A policy π determines the agent's action in every step. The policy is a mapping from states to actions. MDPs operate under the markov assumption. This states that the agent's future state is conditioned only on its current state and action and NOT on any past history of states and actions (first order markov). This essentially implies that the only information needed to take optimal actions is the agent's current state and not its previous states. The agent's goal is to converge to an optimal policy that maximises expected discounted future reward. In simple terms, the agent's goal is to find a mapping π that maps every state to an optimal action such that the expectation over future discounted rewards is maximised.


The agent keeps track of the "value" of every action in every state based on the expected reward that was obtained on taking that action. This value is used to compare multiple actions in a state and subsequently pick the best one (or potentially explore more by choosing an action non-greedily). The action value function Qπ (s, a) maps to the value of picking action a in state s and is defined as the expected future reward that can be obtained from this state on picking this action and then following policy π for subsequent actions. The optimal policy π (s) = argmax a Q* (s, a) where Q* is the optimal value action value function.


Deep Q-Networks (DQN)

Before moving ahead with DQfD, we first need to understand a very successful Q-learning algorithm called DQN [4]. DQfD borrows a lot of components from DQN and makes modifications that greatly improve its performance. A major issue with the reinforcement learning framework described in the previous section is that as the dimensionality of the state space and action space increases it becomes increasingly difficult to store and quickly retrieve action values for every action in every state. Take Minecraft for example. Here, the agent's state is an image of 64 x 64 x 3 resolution and the agent can pick a combination of 9 actions. This means that every observation is part of a 12288 dimensional space and is one of 256 ^ 12288 possible states. For each of these states, the agent is expected to keep track of (and iteratively update) 9 action values (assuming that the agent can only take one action at a time and not simultaneous actions -- something that mineRL allows). This is just way too much information to model tabularly.

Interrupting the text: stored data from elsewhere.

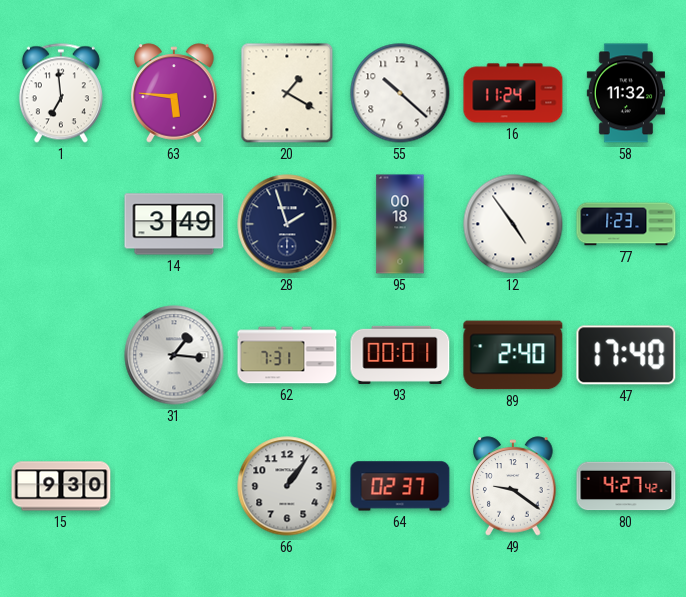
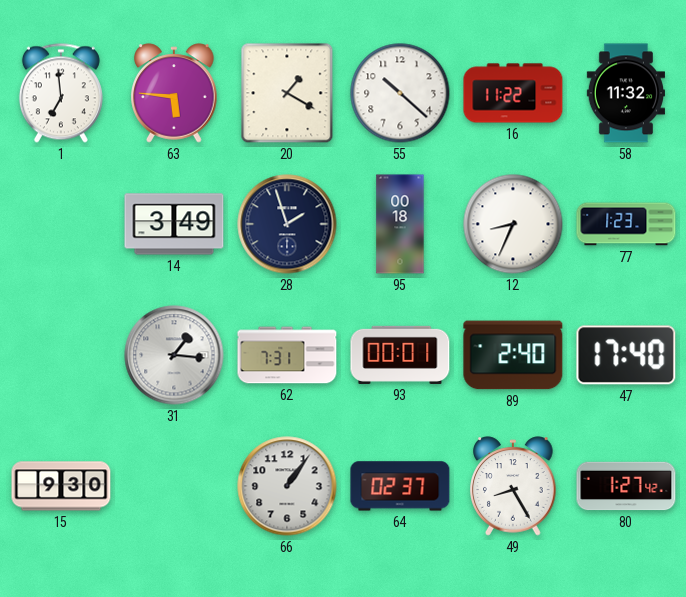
16: 11:24 -> 11:22
12: 4:54 -> 8:34
49: 9:21 -> 8:25
80: 4:27 -> 1:27
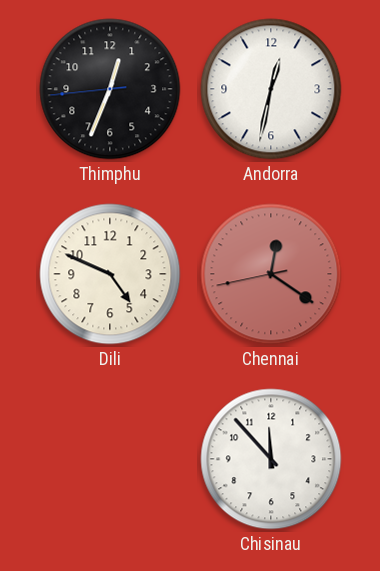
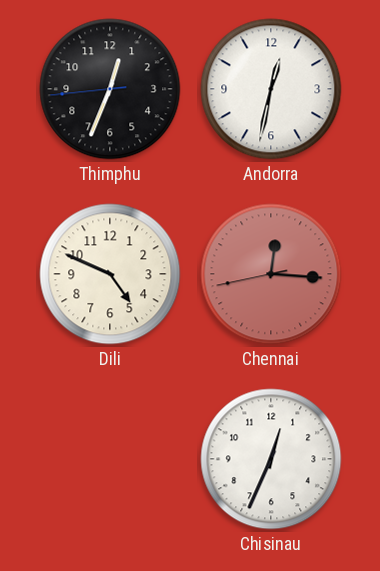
Chennai: 12:20 -> 12:15
Chisinau: 11:53 -> 12:34
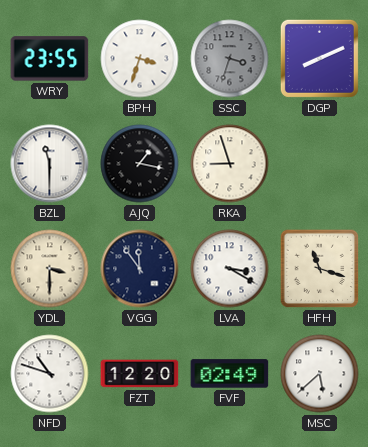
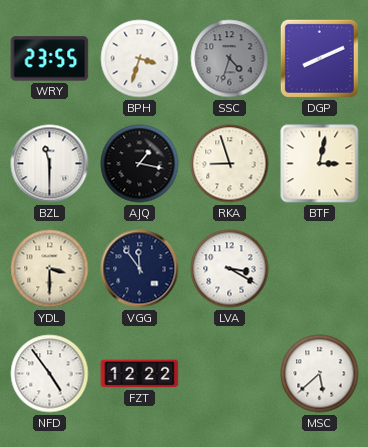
SSC: 3:33 -> 4:33
BTF: none -> 3:02
HFH: 11:18 -> none
NFD: 10:48 -> 4:54
FZT: 12:20 -> 12:22
FVF: 02:49 -> none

This is where deep learning comes into play. DQN approximates the action value function using a deep neural network. This means, instead of manually keeping track of all state - action pairs, we train a neural network to approximate the value function. Q(s, . ; θ) hence refers to the value function that is parameterized by the network parameters θ. The network outputs the action values for all possible actions in state s. DQN also has this concept of a replay memory Dreplay that stores previously sampled transitions < st , at , rt+1 , st+1 >. This speeds up learning as the agent can always sample from the replay memory to update its Q network. This is also the part of DQN upon which DQfD mainly improves. Apart from the replay memory, DQN is also implemented with a frozen target network. An issue with DQN is that it iteratively optimizes a network based on an optimization target that comes from the same network. This could potentially cause chaotic, and undirected updates. The freeze target method simply makes a copy of the Q network every τ steps and uses the "frozen" network as a target to optimize the actual Q network. Below is a sketch of the DQN algorithm.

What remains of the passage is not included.